BEER, bêr, GEORG: German Lutheran; b. at Schweidnitz (31 m. s.w. of Breslau) Nov. 12, 1865. He studied in Berlin and Leipsic (Ph.D., 1887), taught in Erbach 1889-91, and became privat-docent at Breslau in 1892. Two years later he went in the same capacity to Halle, and in 1900 to Strasburg as associate professor of the Old Testament. Became ordinary professor of Old Testament at Heidelberg, 1909. He has written Al-Gazzâli's Makâsid al-falâsifat, i, die Logik (Leyden, 1888); Individualund Gemeinde-psalmen (Marburg, 1894); and Der Text des Buches Hiob untersucht (1897); besides preparing the translation of the Martyrdom of Isaiah and of the Book of Enoch for E. Kautzsch's Apokryphen und Pseudepigraphen des Alten Testaments (Tübingen, 1900).
BEER, RUDOLF: German Protestant; b. at Bielitz (40 m. w.s.w. of Cracow) Dec. 5, 1863. He was educated at the universities of Vienna and Bonn, and since 1893 has been reader in Spanish at the latter university, as well as a custodian at the Imperial and Royal Library at Vienna since 1888. He is a collaborator on the Vienna Corpus patrum ecclesiasticorum latinorum. In theology he advocates "the scientific investigation of Christian revelation." Among his works special mention may be made of his Die Anecdota Borderiana Augustineischer Sermonen (Vienna, 1887); Heilige Höhen der Griechen und Römer (1891); Die Quellen für den liber diurnus concilii Basiliensis des Petrus Bruneti (1891); and Urkundliche Beiträge zu Johannes de Segovia (1896); in addition to editions of Wyclif's De compositione hominis (London, 1887); and De ente prœdicamentali quœstiones tredecim (1891), and of the Monumenta conciliorum generalium (3 vols., Vienna, 1892-96).
BEET, bît, JOSEPH AGAR: English Wesleyan;
b. at Sheffield Sept. 27, 1840. He attended Wesley
College, Sheffield (1851-56), and took up mining
engineering, but afterward studied theology at the
Wesleyan College, Richmond (1862-64). He was
pastor 1864-85 and professor of systematic theology in Wesleyan College, Richmond, 1885-1905.
He was also a member of the faculty of theology
in the University of London 1901-05. He delivered the Fernley Lecture on
The Credentials of the Gospels in 1889, and lectured in America in 1896.

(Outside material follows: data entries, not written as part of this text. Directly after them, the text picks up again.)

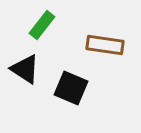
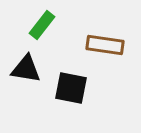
black triangle: moved 1 px right; rotated 24 degrees counterclockwise
black square: rotated 12 degrees counterclockwise
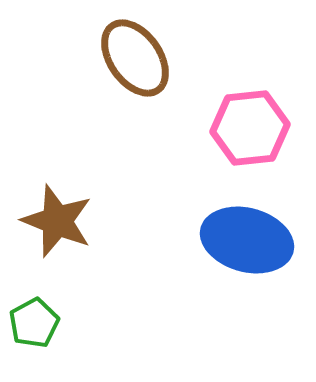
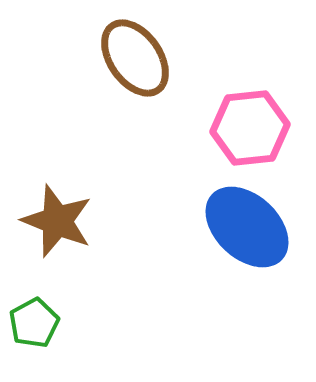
blue ellipse: moved 13 px up; rotated 28 degrees clockwise
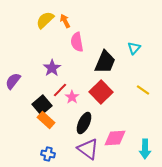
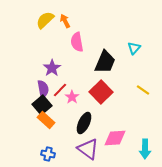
purple semicircle: moved 30 px right, 8 px down; rotated 132 degrees clockwise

Though long recognized as one of the ablest theologians and exegetes of his denomination, his
sympathy with the modern critical school of interpretation and particularly his views on eschatology
have occasioned much criticism. In The Last Things
(London, 1897; 2d ed., 1905) he opposed
the belief that the essential and endless permanence
of the soul is taught in the Bible and denied that
eternal punishment necessarily means endless torment, holding that the sinner may suffer a relative
annihilation of his mental and moral faculties and
sink into a dehumanized state. He reiterated these views in
The Immortality of the soul (1901). Charges
of heresy were brought against him at the Conference of 1902, but he was reelected to his professorship on condition that he refrain from expressing his opinions on immortality and future punishment. To regain liberty of speech in 1904 he gave
notice that he would retire from his chair in twelve
months. His other works are: Commentary on Romans
(London, 1877); Holiness as Understood by the Critics of the Bible (1880); Commentary on
Corinthians (1881); Commentary on Galatians
27
(1883); Commentary on Ephesians, Philippians, Colossians, and Philemon (1890); Through Christ to
God (1892); The Firm Foundation of the Christian
Faith (1892); The New Life in Christ (1895);
Nature and Christ (New York, 1896); Key to Unlock the Bible (1901); Transfiguration of Jesus
(1905); and Manual of Theology (1906).